### Material provided
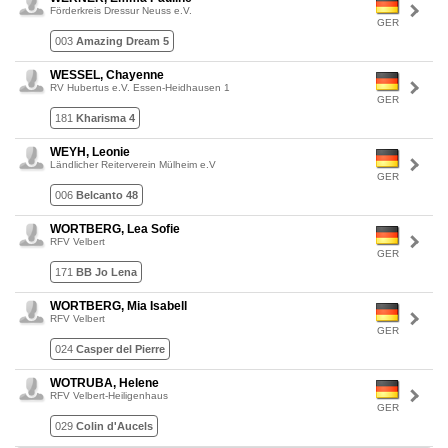
Förderkreis Dressur Neuss e.V.
GER
003
Amazing Dream 5
WESSEL, Chayenne
RV Hubertus e.V. Essen-Heidhausen 1
GER
181
Kharisma 4
WEYH, Leonie
Ländlicher Reiterverein Mülheim e.V
GER
006
Belcanto 48
WORTBERG, Lea Sofie
RFV Velbert
GER
171
BB Jo Lena
WORTBERG, Mia Isabell
RFV Velbert
GER
024
Casper del Pierre
WOTRUBA, Helene
RFV Velbert-Heiligenhaus
GER
029
Colin d'Aucels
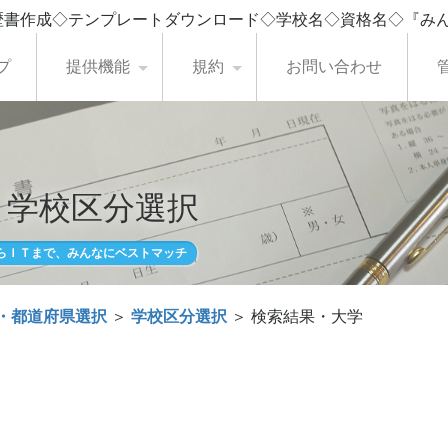
歴書作成◇テンプレートダウンロード◇学校名◇資格名◇『み
プ
提供機能
規約
お問い合わせ
・学校区分選択
らＩＴまで、みんなにベストマッチ
・都道府県選択
＞
学校区分選択
＞ 検索結果・大学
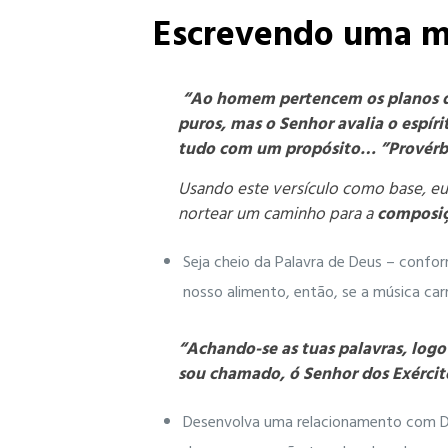
Escrevendo uma mú
“Ao homem pertencem os planos do
puros, mas o Senhor avalia o espíri
tudo com um propósito… ”Provérbi
Usando este versículo como base, eu
nortear um caminho para a
composi
Seja cheio da Palavra de Deus – confor
nosso alimento, então, se a música car
“Achando-se as tuas palavras, logo
sou chamado, ó Senhor dos Exército
Desenvolva uma relacionamento com Deu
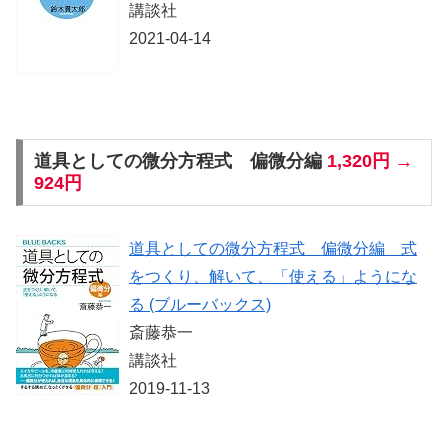
講談社
2021-04-14
道具としての微分方程式 偏微分編
1,320円 →
924円
道具としての微分方程式 偏微分編 式
をつくり、解いて、「使える」ようにな
る (ブルーバックス)
斎藤恭一
講談社
2019-11-13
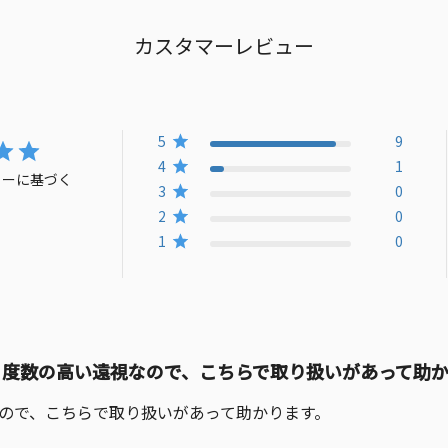
カスタマーレビュー
5
9
4
1
ューに基づく
3
0
2
0
1
0
度数の高い遠視なので、こちらで取り扱いがあって助か
ので、こちらで取り扱いがあって助かります。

### Task description
Only the lines that lie between the start of the listing and the line containing "Escrevendo uma mú", both included, belong in the answer; write them out exactly and omit pictures.

### Expected answer
Förderkreis Dressur Neuss e.V.
GER
003
Amazing Dream 5
WESSEL, Chayenne
RV Hubertus e.V. Essen-Heidhausen 1
GER
181
Kharisma 4
WEYH, Leonie
Ländlicher Reiterverein Mülheim e.V
GER
006
Belcanto 48
WORTBERG, Lea Sofie
RFV Velbert
GER
171
BB Jo Lena
WORTBERG, Mia Isabell
RFV Velbert
GER
024
Casper del Pierre
WOTRUBA, Helene
RFV Velbert-Heiligenhaus
GER
029
Colin d'Aucels
歴書作成◇テンプレートダウンロード◇学校名◇資格名◇『み
プ
提供機能
規約
お問い合わせ
・学校区分選択
らＩＴまで、みんなにベストマッチ
・都道府県選択
＞
学校区分選択
＞ 検索結果・大学
Escrevendo uma mú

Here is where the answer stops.